Colberg knows a thing or two about these tendencies. As a child born of post-war Germany, he understands the exercise of post-war piety and guilt. He understands how a nation must rectify its history and its past behaviour in order to avoid repeating the same tragedies through the national mismanagement of its angst. He is aware that memory and collective trauma tend to dissipate over time and in these moments and decades, the soil is left fertile for the planting of intolerable ideas and that the terrible misalignment of apportioned blame and anger can be left instead at the door of the misjudged or scapegoated. He has seen the rise of these trends and he is worried. As an inhabitant of contemporary America, Colberg has every right to declare his concerns.
In Vaterland, Colberg begins to trace the contemporary moment not through the outright use of right-wing symbols, but rather the condition of the general social and architectural landscape. He examines the dull pulse that breeds an inhospitable rise to ideological fervour through the grey atmosphere of his native Germany. He is uninterested in blatantly following the tiki torch types on their marches. He is uninterested in capturing the AfD flag in a game of photography. What Colberg purports is to look at the small signs throughout the urban environment that leave questions about the absence and presence of meaning as illustrated by disused billboards where the pedalling of consumer neoliberal tendencies are gone suggesting a moment of decay, worry, and anxiety for the promises of the future. He looks instead directly into the eyes of the German citizen. In doing so, he is not accusing, but rather looking deeply within; the portraits are a question and not to be considered a statement. This same method of study, August Sander had also employed between the wars.
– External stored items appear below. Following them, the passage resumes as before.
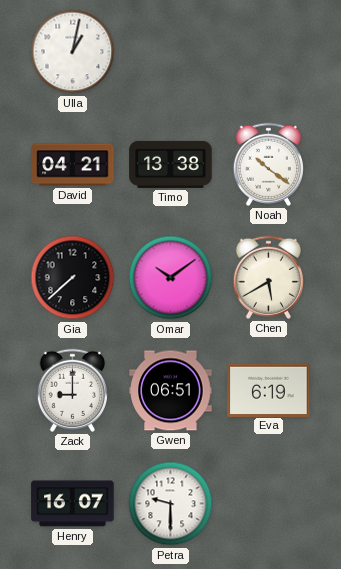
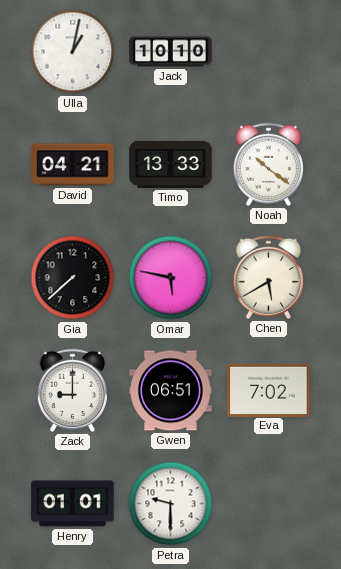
Jack: none -> 10:10
Timo: 13:38 -> 13:33
Omar: 10:09 -> 5:47
Eva: 6:19 -> 7:02
Henry: 16:07 -> 01:01
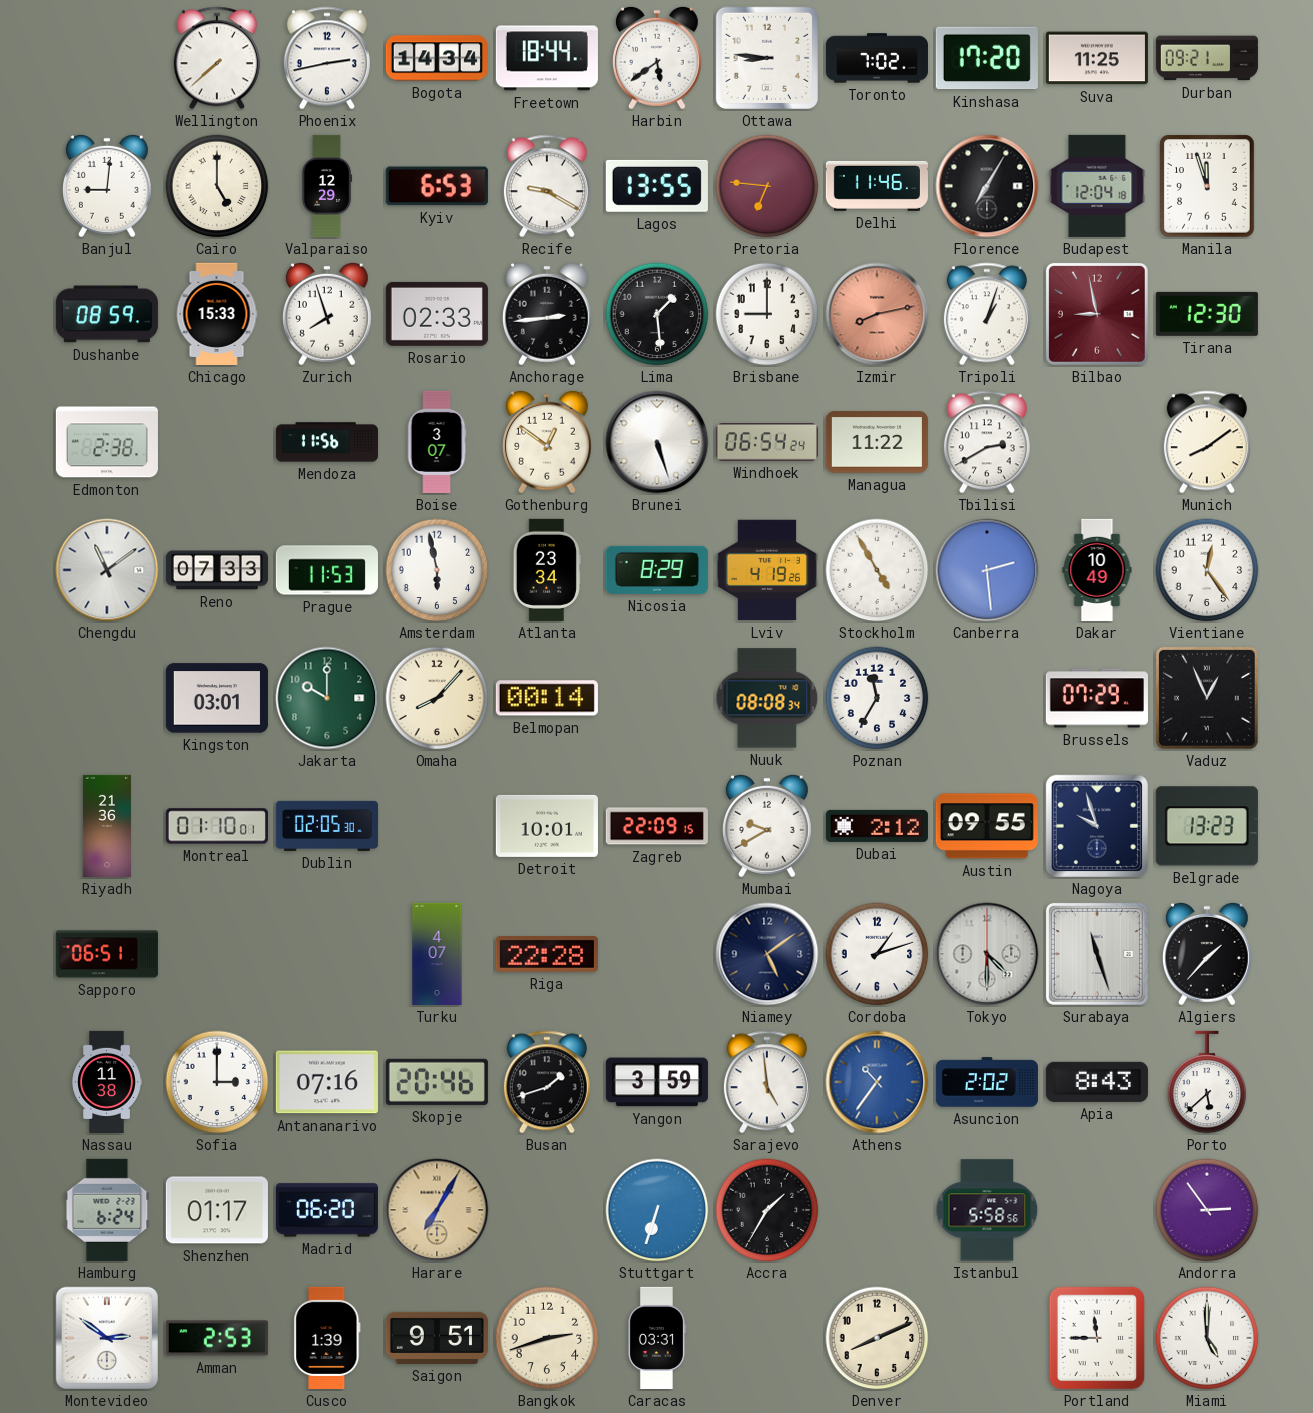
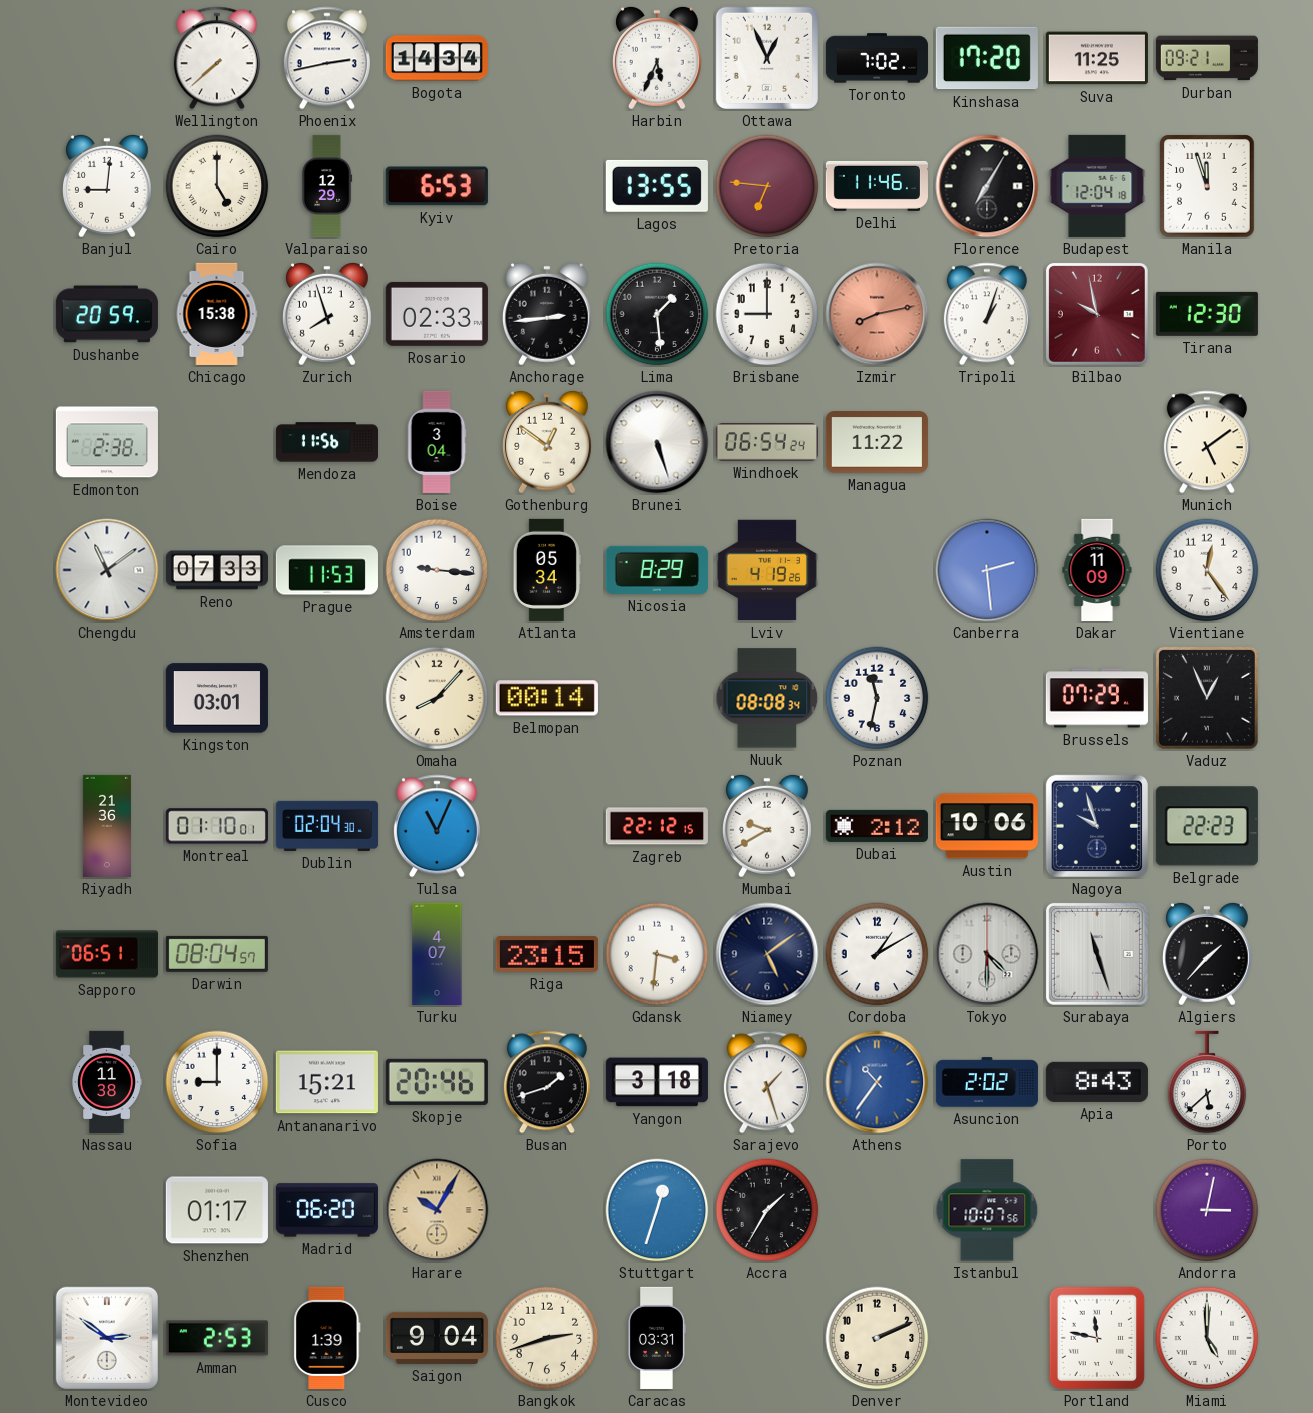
Freetown: 18:44 -> none
Harbin: 5:39 -> 5:34
Ottawa: 8:46 -> 12:56
Recife: 9:20 -> none
Dushanbe: 08:59 -> 20:59
Chicago: 15:33 -> 15:38
Bilbao: 8:58 -> 9:58
Boise: 3:07 -> 3:04
Tbilisi: 2:40 -> none
Munich: 8:09 -> 5:09
Amsterdam: 5:58 -> 9:16
Atlanta: 23:34 -> 05:34
Stockholm: 4:55 -> none
Dakar: 10:49 -> 11:09
Jakarta: 10:00 -> none
Poznan: 11:35 -> 11:32
Dublin: 02:05 -> 02:04
Tulsa: none -> 11:04
Detroit: 10:01 -> none
Zagreb: 22:09 -> 22:12
Austin: 09:55 -> 10:06
Belgrade: 13:23 -> 22:23
Darwin: none -> 08:04
Riga: 22:28 -> 23:15
Gdansk: none -> 3:31
Cordoba: 1:12 -> 1:10
Sofia: 3:00 -> 9:00
Antananarivo: 07:16 -> 15:21
Yangon: 3:59 -> 3:18
Sarajevo: 4:59 -> 1:27
Hamburg: 6:24 -> none
Harare: 7:05 -> 10:05
Stuttgart: 6:33 -> 12:33
Istanbul: 5:58 -> 10:07
Andorra: 2:54 -> 3:02
Saigon: 9:51 -> 9:04
Denver: 8:11 -> 2:11
Portland: 11:45 -> 11:47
The images in Vaterland feel charged with apprehension. The pervasive mood of anxiety is exemplified by the use of dead space-the hinterland navigations within the urban reminds the viewer of wars and walls and the paucity suggested by elite ruling empires that their plans and visions of a city, nation and its people are soluble and without being prone to collapse. Colberg recognises that ideology is no longer an easy spectacle and that condition, atmosphere and the continued flat-packing of easy arguments can lead to a euphoric change of disposition that allows a people and a nation to be steered towards nefarious ends. It is the same sentiment that Hannah Arendt expressed in her work on Eichmann and totalitarianism respectively. It is a successful work in that it presents a larger political dialogue without obvious pandering which suggests a bout of longer rumination needed to unlock its message. Though Vaterland is within the German tradition and can be read as a successor to the work of Michael Schmidt amongst others, it exceeds in its own strengths and individual outcome. It is in effect a subtle warning to the not so distant future and it is highly recommended.